Primary LanguagePython

Create Non IID dataset

Introduction

This is a demo code about how to creating non iid datasets in federated learning, using Dirichelet distribution. It is a common way to use Dirichelet distribution process to construct non iid datasets with centralized dataset, e.g. Cifar10. Dir(α),smaller α represents stronger non iid.

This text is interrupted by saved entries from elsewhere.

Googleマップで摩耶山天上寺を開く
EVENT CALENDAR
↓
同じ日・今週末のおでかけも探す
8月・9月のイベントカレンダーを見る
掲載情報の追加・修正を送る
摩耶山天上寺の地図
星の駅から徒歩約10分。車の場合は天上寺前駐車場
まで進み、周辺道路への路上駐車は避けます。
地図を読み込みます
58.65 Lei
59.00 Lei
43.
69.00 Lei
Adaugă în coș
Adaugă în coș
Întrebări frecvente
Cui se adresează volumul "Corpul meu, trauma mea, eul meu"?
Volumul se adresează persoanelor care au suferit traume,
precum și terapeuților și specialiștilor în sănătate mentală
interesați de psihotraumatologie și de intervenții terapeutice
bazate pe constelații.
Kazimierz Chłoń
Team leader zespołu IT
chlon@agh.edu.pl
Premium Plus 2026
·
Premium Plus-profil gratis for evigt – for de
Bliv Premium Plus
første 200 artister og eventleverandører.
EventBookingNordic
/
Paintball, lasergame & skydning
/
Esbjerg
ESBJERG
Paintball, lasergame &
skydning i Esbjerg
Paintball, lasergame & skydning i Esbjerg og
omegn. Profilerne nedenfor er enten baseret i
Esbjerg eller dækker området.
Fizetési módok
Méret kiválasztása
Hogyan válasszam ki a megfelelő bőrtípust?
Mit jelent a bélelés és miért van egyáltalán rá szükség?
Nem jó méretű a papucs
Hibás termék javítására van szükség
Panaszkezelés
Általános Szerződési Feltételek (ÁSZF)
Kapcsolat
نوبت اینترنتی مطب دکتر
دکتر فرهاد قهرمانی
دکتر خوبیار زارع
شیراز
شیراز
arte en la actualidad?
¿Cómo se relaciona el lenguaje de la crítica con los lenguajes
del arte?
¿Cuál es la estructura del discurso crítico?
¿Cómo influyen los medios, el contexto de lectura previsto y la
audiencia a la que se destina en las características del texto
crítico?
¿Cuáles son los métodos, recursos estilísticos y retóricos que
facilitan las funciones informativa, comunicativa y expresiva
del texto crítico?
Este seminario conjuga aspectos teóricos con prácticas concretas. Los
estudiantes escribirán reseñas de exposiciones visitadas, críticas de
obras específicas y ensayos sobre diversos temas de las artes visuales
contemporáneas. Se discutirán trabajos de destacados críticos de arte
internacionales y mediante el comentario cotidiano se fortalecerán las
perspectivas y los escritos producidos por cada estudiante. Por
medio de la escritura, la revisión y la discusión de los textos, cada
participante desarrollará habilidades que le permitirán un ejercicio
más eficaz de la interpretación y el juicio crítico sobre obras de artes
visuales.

This code is used for generating non iid dataset in paper

Dixi Yao*, Lingdong Wang*, Jiayu Xu, Liyao Xiang, Shuo Shao, Yingqi Chen, Yanjun Tong.
Federated Model Search via Reinforcement Learning
International Conference on Distributed Computing Systems 2021.

Paper

Requirements

numpy
torch

Usage

function partition_data in the file noniid.py, direcly appoints the location of data dir and generate a list of dataloaders, each data loader for each client in FL. A sample usage

X_train, y_train, X_test, y_test, net_dataidx_map, traindata_cls_counts = partition_data('./data',10)

Further Improvement

Currently, the size of the datasets among each client is random or averaged. In the acutal Federated Learning Setting, sometimes the dataset size among clients are different. Further imporvement will be about how to appoint the size of dataset on each client.